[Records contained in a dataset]
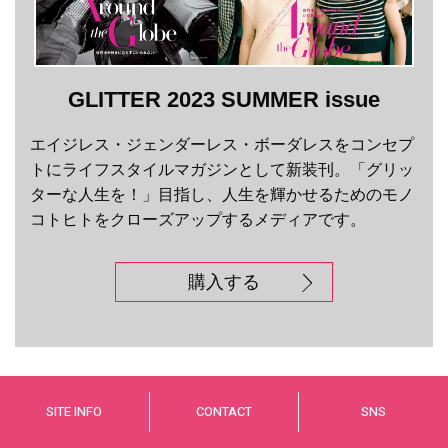
GLITTER 2023 SUMMER issue
エイジレス・ジェンダーレス・ボーダレスをコンセプ
トにライフスタイルマガジンとして新装刊。「グリッ
ターな人生を！」目指し、人生を輝かせるためのモノ
コトヒトをクローズアップするメディアです。
購入する
SITE INFO
CONTACT
SNS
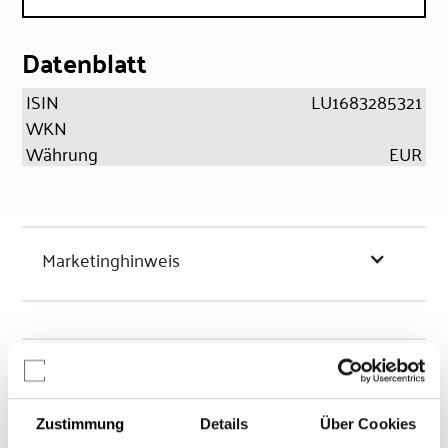
Datenblatt
ISIN
LU1683285321
WKN
Währung
EUR
Marketinghinweis
Chancen & Risiken
Zustimmung
Details
Über Cookies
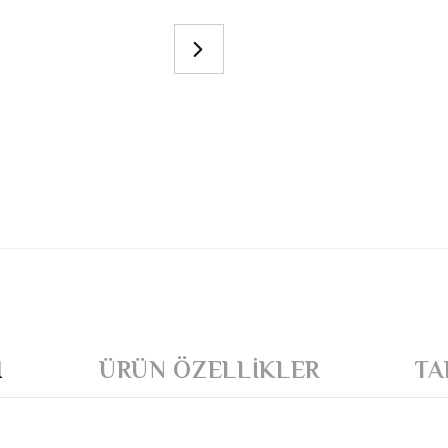
I
ÜRÜN ÖZELLIKLER
TA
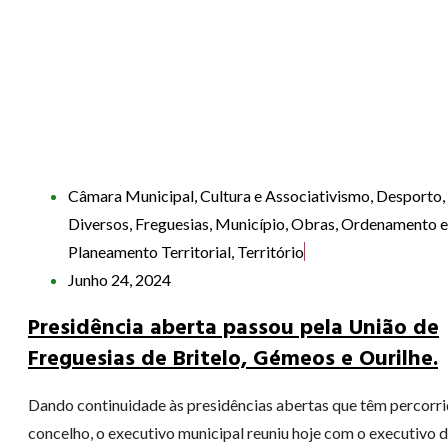
Câmara Municipal
,
Cultura e Associativismo
,
Desporto
,
Diversos
,
Freguesias
,
Município
,
Obras
,
Ordenamento e
Planeamento Territorial
,
Território
Junho 24, 2024
Presidência aberta passou pela União de
Freguesias de Britelo, Gémeos e Ourilhe.
Dando continuidade às presidências abertas que têm percorri
concelho, o executivo municipal reuniu hoje com o executivo da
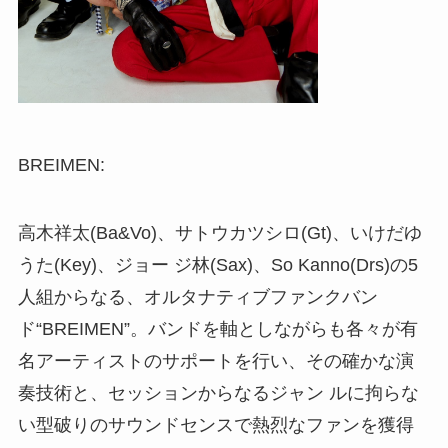
BREIMEN:
高木祥太(Ba&Vo)、サトウカツシロ(Gt)、いけだゆ
うた(Key)、ジョー ジ林(Sax)、So Kanno(Drs)の5
人組からなる、オルタナティブファンクバン
ド“BREIMEN”。バンドを軸としながらも各々が有
名アーティストのサポートを行い、その確かな演
奏技術と、セッションからなるジャン ルに拘らな
い型破りのサウンドセンスで熱烈なファンを獲得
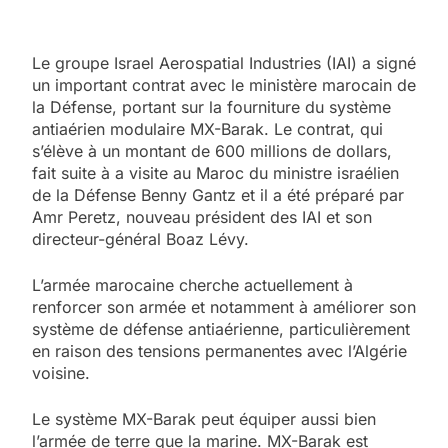
Le groupe Israel Aerospatial Industries (IAI) a signé
un important contrat avec le ministère marocain de
la Défense, portant sur la fourniture du système
antiaérien modulaire MX-Barak. Le contrat, qui
s’élève à un montant de 600 millions de dollars,
fait suite à a visite au Maroc du ministre israélien
de la Défense Benny Gantz et il a été préparé par
Amr Peretz, nouveau président des IAI et son
directeur-général Boaz Lévy.
L’armée marocaine cherche actuellement à
renforcer son armée et notamment à améliorer son
système de défense antiaérienne, particulièrement
en raison des tensions permanentes avec l’Algérie
voisine.
5
Le système MX-Barak peut équiper aussi bien
2025, l’année la plus
l’armée de terre que la marine. MX-Barak est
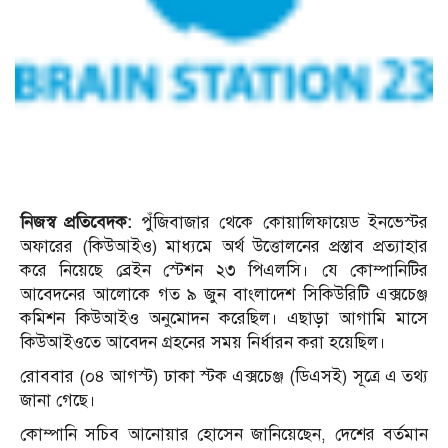
নিজস্ব প্রতিবেদক:
পুঁজিবাজার থেকে কোয়ালিফায়েড ইনভেস্টর
অফারের (কিউআইও) মাধ্যমে অর্থ উত্তোলনের প্রস্তাব প্রত্যাহার
করে নিয়েছে ব্রেইন স্টেশন ২৩ পিএলসি। যে কোম্পানিটির
আবেদনের আলোকে গত ৯ জুন বাংলাদেশ সিকিউরিটি এক্সচেঞ্জ
কমিশন কিউআইও অনুমোদন করেছিল। এছাড়া আগামি মাসে
কিউআইওতে আবেদন গ্রহনের সময় নির্ধারন করা হয়েছিল।
রোববার (০৪ আগস্ট) ঢাকা স্টক এক্সচেঞ্জ (ডিএসই) সূত্রে এ তথ্য
জানা গেছে।
কোম্পানি সচিব আনোয়ার হোসেন জানিয়েছেন, দেশের বর্তমান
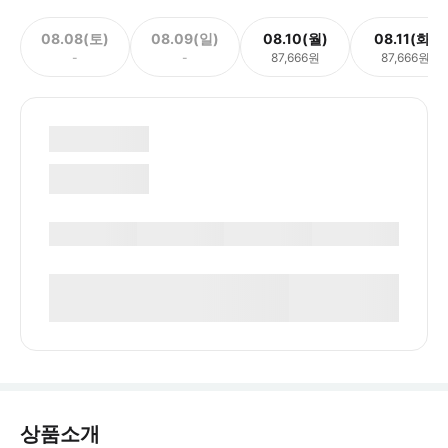
08.08(토)
08.09(일)
08.10(월)
08.11(화)
-
-
87,666원
87,666원
상품소개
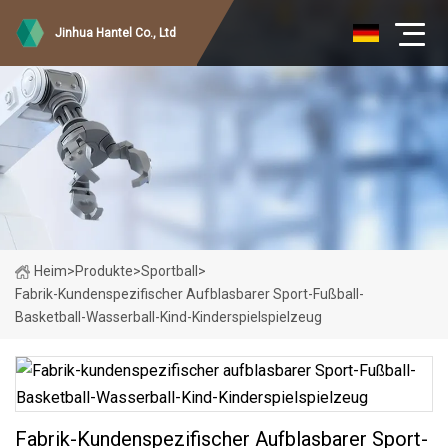
Jinhua Hantel Co., Ltd
Heim
>
Produkte
>
Sportball
>
Fabrik-Kundenspezifischer Aufblasbarer Sport-Fußball-
Basketball-Wasserball-Kind-Kinderspielspielzeug
Fabrik-Kundenspezifischer Aufblasbarer Sport-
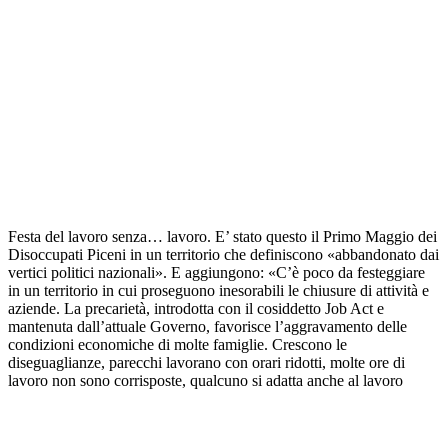
Festa del lavoro senza… lavoro. E’ stato questo il Primo Maggio dei
Disoccupati Piceni in un territorio che definiscono «abbandonato dai
vertici politici nazionali». E aggiungono: «C’è poco da festeggiare
in un territorio in cui proseguono inesorabili le chiusure di attività e
aziende. La precarietà, introdotta con il cosiddetto Job Act e
mantenuta dall’attuale Governo, favorisce l’aggravamento delle
condizioni economiche di molte famiglie. Crescono le
diseguaglianze, parecchi lavorano con orari ridotti, molte ore di
lavoro non sono corrisposte, qualcuno si adatta anche al lavoro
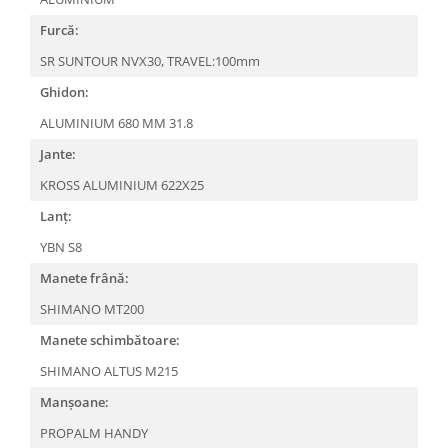
Arcuri
Furcă:
Groupset
SR SUNTOUR NVX30, TRAVEL:100mm
Ghidon:
ALUMINIUM 680 MM 31.8
Jante:
KROSS ALUMINIUM 622X25
Lanț:
YBN S8
Manete frână:
SHIMANO MT200
Manete schimbătoare:
SHIMANO ALTUS M215
Manșoane:
PROPALM HANDY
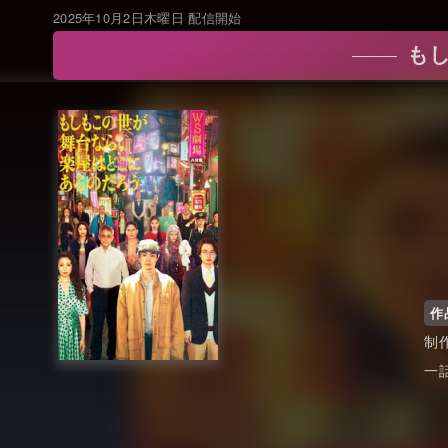
2025年10月2日木曜日 配信開始
も
作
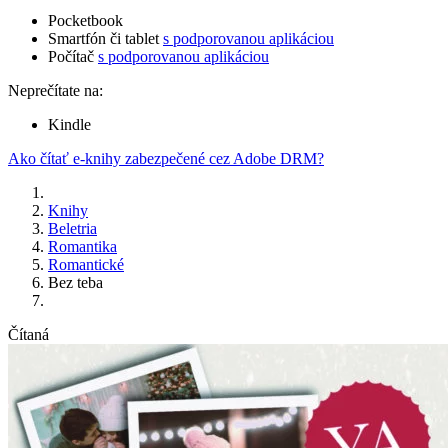
Pocketbook
Smartfón či tablet
s podporovanou aplikáciou
Počítač
s podporovanou aplikáciou
Neprečítate na:
Kindle
Ako čítať e-knihy zabezpečené cez Adobe DRM?
Knihy
Beletria
Romantika
Romantické
Bez teba
Čítaná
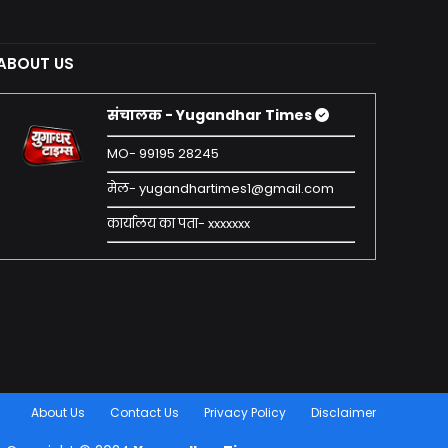
ABOUT US
संचालक - Yugandhar Times
MO- 99195 28245
मेल- yugandhartimes1@gmail.com
कार्यालय का पता- xxxxxxx
About Us
Contact Us
Privacy Policy
Disclaimer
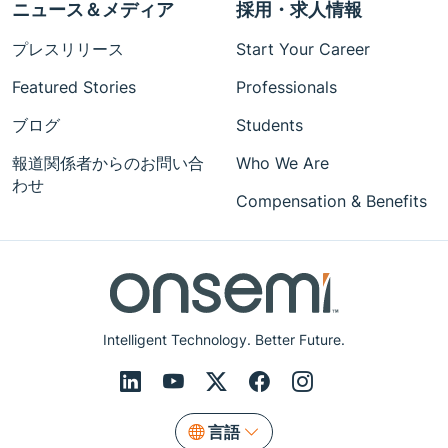
ニュース＆メディア
採用・求人情報
プレスリリース
Start Your Career
Featured Stories
Professionals
ブログ
Students
報道関係者からのお問い合
Who We Are
わせ
Compensation & Benefits
Intelligent Technology. Better Future.
言語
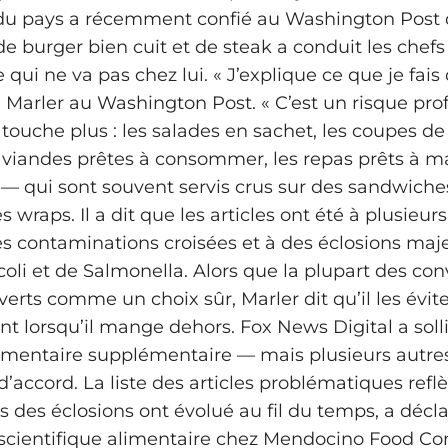
 du pays a récemment confié au Washington Post 
burger bien cuit et de steak a conduit les chefs à
ui ne va pas chez lui. « J’explique ce que je fais d
l Marler au Washington Post. « C’est un risque prof
n’y touche plus : les salades en sachet, les coupes de
s viandes prêtes à consommer, les repas prêts à m
— qui sont souvent servis crus sur des sandwiche
s wraps. Il a dit que les articles ont été à plusieurs
es contaminations croisées et à des éclosions maj
. coli et de Salmonella. Alors que la plupart des co
erts comme un choix sûr, Marler dit qu’il les évit
 lorsqu’il mange dehors. Fox News Digital a solli
entaire supplémentaire — mais plusieurs autres
 d’accord. La liste des articles problématiques re
s des éclosions ont évolué au fil du temps, a décl
scientifique alimentaire chez Mendocino Food Co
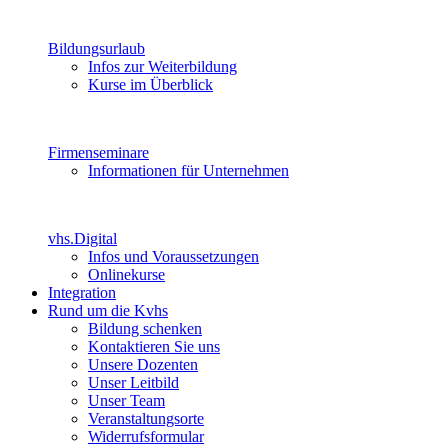
Bildungsurlaub
Infos zur Weiterbildung
Kurse im Überblick
Firmenseminare
Informationen für Unternehmen
vhs.Digital
Infos und Voraussetzungen
Onlinekurse
Integration
Rund um die Kvhs
Bildung schenken
Kontaktieren Sie uns
Unsere Dozenten
Unser Leitbild
Unser Team
Veranstaltungsorte
Widerrufsformular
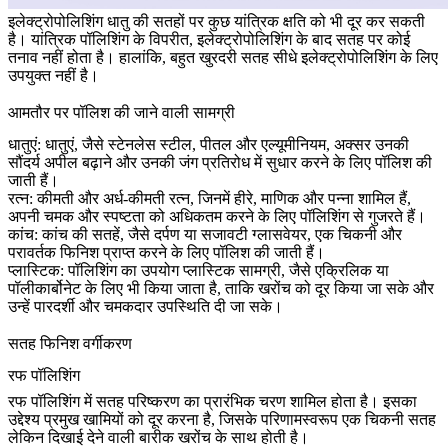
इलेक्ट्रोपोलिशिंग धातु की सतहों पर कुछ यांत्रिक क्षति को भी दूर कर सकती
है। यांत्रिक पॉलिशिंग के विपरीत, इलेक्ट्रोपोलिशिंग के बाद सतह पर कोई
तनाव नहीं होता है। हालांकि, बहुत खुरदरी सतह सीधे इलेक्ट्रोपोलिशिंग के लिए
उपयुक्त नहीं है।
आमतौर पर पॉलिश की जाने वाली सामग्री
धातुएं: धातुएं, जैसे स्टेनलेस स्टील, पीतल और एल्यूमीनियम, अक्सर उनकी
सौंदर्य अपील बढ़ाने और उनकी जंग प्रतिरोध में सुधार करने के लिए पॉलिश की
जाती हैं।
रत्न: कीमती और अर्ध-कीमती रत्न, जिनमें हीरे, माणिक और पन्ना शामिल हैं,
अपनी चमक और स्पष्टता को अधिकतम करने के लिए पॉलिशिंग से गुजरते हैं।
कांच: कांच की सतहें, जैसे दर्पण या सजावटी ग्लासवेयर, एक चिकनी और
परावर्तक फिनिश प्राप्त करने के लिए पॉलिश की जाती हैं।
प्लास्टिक: पॉलिशिंग का उपयोग प्लास्टिक सामग्री, जैसे एक्रिलिक या
पॉलीकार्बोनेट के लिए भी किया जाता है, ताकि खरोंच को दूर किया जा सके और
उन्हें पारदर्शी और चमकदार उपस्थिति दी जा सके।
सतह फिनिश वर्गीकरण
रफ पॉलिशिंग
रफ पॉलिशिंग में सतह परिष्करण का प्रारंभिक चरण शामिल होता है। इसका
उद्देश्य प्रमुख खामियों को दूर करना है, जिसके परिणामस्वरूप एक चिकनी सतह
लेकिन दिखाई देने वाली बारीक खरोंच के साथ होती है।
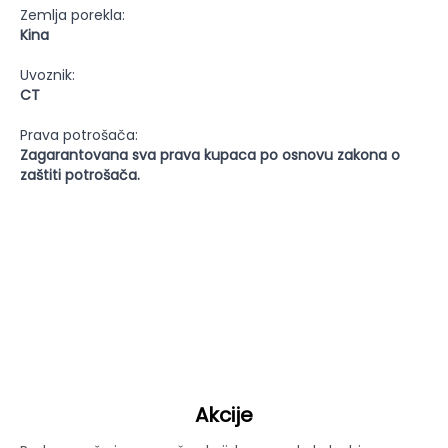
Zemlja porekla:
Kina
Uvoznik:
CT
Prava potrošača:
Zagarantovana sva prava kupaca po osnovu zakona o
zaštiti potrošača.
Akcije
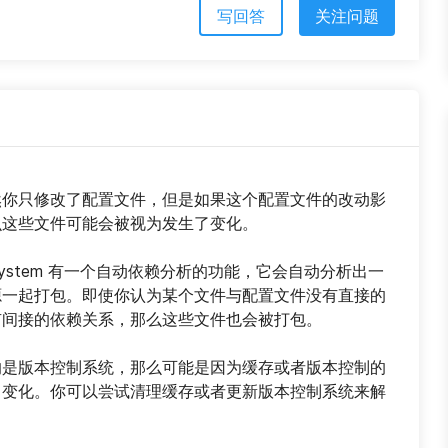
写回答
关注问题
然你只修改了配置文件，但是如果这个配置文件的改动影
么这些文件可能会被视为发生了变化。
sset System 有一个自动依赖分析的功能，它会自动分析出一
源一起打包。即使你认为某个文件与配置文件没有直接的
有间接的依赖关系，那么这些文件也会被打包。
的是版本控制系统，那么可能是因为缓存或者版本控制的
了变化。你可以尝试清理缓存或者更新版本控制系统来解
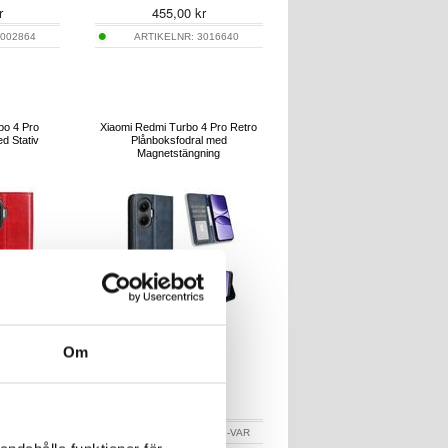
r
455,00
kr
002864
ARTIKELNR:
3016640
bo 4 Pro
Xiaomi Redmi Turbo 4 Pro Retro
d Stativ
Plånboksfodral med
Magnetstängning
Om
r
151,00
kr
2818-VAR
ARTIKELNR:
4011519-VAR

Exercise:
For each line of the entries that includes "potrošača", show that line.

Response:
Prava potrošača:
zaštiti potrošača.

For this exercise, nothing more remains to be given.